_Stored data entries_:
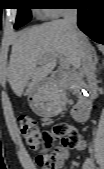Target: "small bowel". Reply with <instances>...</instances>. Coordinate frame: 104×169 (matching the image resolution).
<instances>
[{
  "label": "small bowel",
  "instance_id": "obj_1",
  "mask_svg": "<svg viewBox=\"0 0 104 169\" xmlns=\"http://www.w3.org/2000/svg\"><path fill=\"white\" fill-rule=\"evenodd\" d=\"M78 137H79L78 142L74 147L79 150H82L86 147V141L82 134L78 133ZM55 155H56L55 169H62L69 156L68 148L66 146L57 147L55 149ZM80 169H94L92 160L90 158H86L82 163Z\"/></svg>",
  "mask_w": 104,
  "mask_h": 169
}]
</instances>
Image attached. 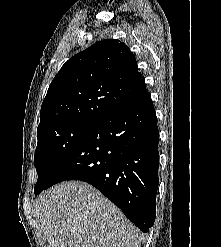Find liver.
Returning <instances> with one entry per match:
<instances>
[{"instance_id": "liver-1", "label": "liver", "mask_w": 221, "mask_h": 247, "mask_svg": "<svg viewBox=\"0 0 221 247\" xmlns=\"http://www.w3.org/2000/svg\"><path fill=\"white\" fill-rule=\"evenodd\" d=\"M42 247H140L136 227L93 186L66 181L36 201Z\"/></svg>"}]
</instances>
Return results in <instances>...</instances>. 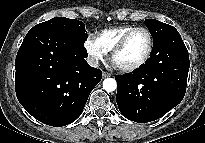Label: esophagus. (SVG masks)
Wrapping results in <instances>:
<instances>
[{
  "label": "esophagus",
  "instance_id": "esophagus-1",
  "mask_svg": "<svg viewBox=\"0 0 205 143\" xmlns=\"http://www.w3.org/2000/svg\"><path fill=\"white\" fill-rule=\"evenodd\" d=\"M110 76H111L110 73L105 72V71L102 72V77H103V78H107V77H110Z\"/></svg>",
  "mask_w": 205,
  "mask_h": 143
}]
</instances>
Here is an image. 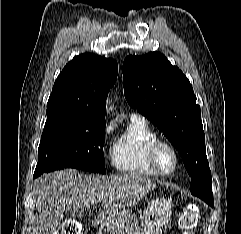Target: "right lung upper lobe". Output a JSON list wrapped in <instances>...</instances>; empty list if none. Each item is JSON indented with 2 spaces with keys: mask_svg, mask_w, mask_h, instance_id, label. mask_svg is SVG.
<instances>
[{
  "mask_svg": "<svg viewBox=\"0 0 241 234\" xmlns=\"http://www.w3.org/2000/svg\"><path fill=\"white\" fill-rule=\"evenodd\" d=\"M117 75L113 59L90 53L76 56L57 77L47 110H70L82 121L105 124V101Z\"/></svg>",
  "mask_w": 241,
  "mask_h": 234,
  "instance_id": "obj_1",
  "label": "right lung upper lobe"
}]
</instances>
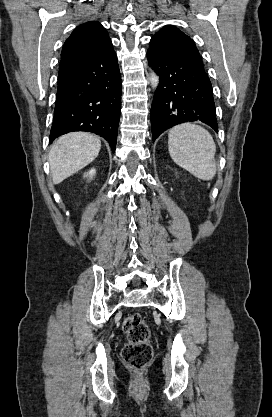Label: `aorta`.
Wrapping results in <instances>:
<instances>
[{
    "instance_id": "1",
    "label": "aorta",
    "mask_w": 272,
    "mask_h": 417,
    "mask_svg": "<svg viewBox=\"0 0 272 417\" xmlns=\"http://www.w3.org/2000/svg\"><path fill=\"white\" fill-rule=\"evenodd\" d=\"M149 81L153 89H156L159 85V77L155 72H151L149 76Z\"/></svg>"
}]
</instances>
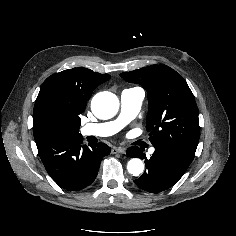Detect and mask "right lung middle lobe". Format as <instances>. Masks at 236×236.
Listing matches in <instances>:
<instances>
[{
    "label": "right lung middle lobe",
    "mask_w": 236,
    "mask_h": 236,
    "mask_svg": "<svg viewBox=\"0 0 236 236\" xmlns=\"http://www.w3.org/2000/svg\"><path fill=\"white\" fill-rule=\"evenodd\" d=\"M80 123L69 126L56 114H47L41 123V133L45 139L79 134Z\"/></svg>",
    "instance_id": "right-lung-middle-lobe-1"
}]
</instances>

_PROBLEM TO WORK ON_: Output exactly the lines from the one that has "Detect and mask" through the end of the data. Do not include pictures.

_ANSWER FOR THIS EXERCISE_:
Detect and mask "right lung middle lobe". Format as <instances>. Masks at 236×236.
Listing matches in <instances>:
<instances>
[{
    "label": "right lung middle lobe",
    "mask_w": 236,
    "mask_h": 236,
    "mask_svg": "<svg viewBox=\"0 0 236 236\" xmlns=\"http://www.w3.org/2000/svg\"><path fill=\"white\" fill-rule=\"evenodd\" d=\"M80 123L69 126L56 114H47L41 123V133L45 139L79 134Z\"/></svg>",
    "instance_id": "right-lung-middle-lobe-1"
}]
</instances>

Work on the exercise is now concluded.